Make an exact copy of the lines from the one containing "GALERÍA DE LOGOTIPOS AI" through the end of the material, including both ends but no pictures.
▼▼▼
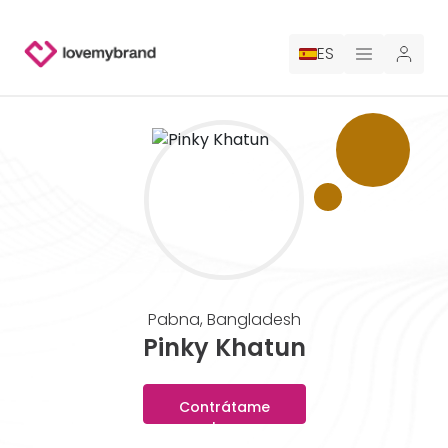
ES
PRECIOS
PARA CLAUDE
CONTRATA A UN DISEÑADOR
GALERÍA CONCURSOS
Pabna
,
Bangladesh
GALERÍA DE LOGOTIPOS AI
Pinky Khatun
BLOG
Contrátame
ahora
SOBRE NOSOTROS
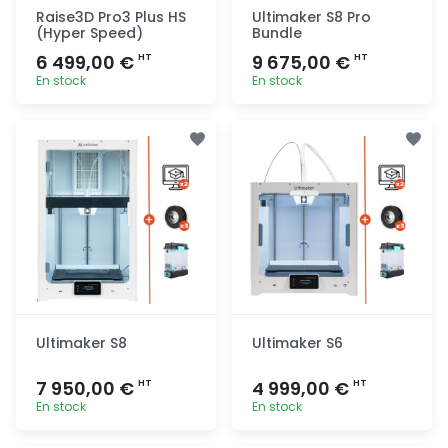
Raise3D Pro3 Plus HS
Ultimaker S8 Pro
(Hyper Speed)
Bundle
6 499,00 €
9 675,00 €
HT
HT
En stock
En stock
Ajout
Ajout
rapide
rapide
Ultimaker S8
Ultimaker S6
7 950,00 €
4 999,00 €
HT
HT
En stock
En stock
▲▲▲
## ANSWER FOR THIS EXERCISE
GALERÍA DE LOGOTIPOS AI
Pinky Khatun
BLOG
Contrátame
ahora
SOBRE NOSOTROS
Raise3D Pro3 Plus HS
Ultimaker S8 Pro
(Hyper Speed)
Bundle
6 499,00 €
9 675,00 €
HT
HT
En stock
En stock
Ajout
Ajout
rapide
rapide
Ultimaker S8
Ultimaker S6
7 950,00 €
4 999,00 €
HT
HT
En stock
En stock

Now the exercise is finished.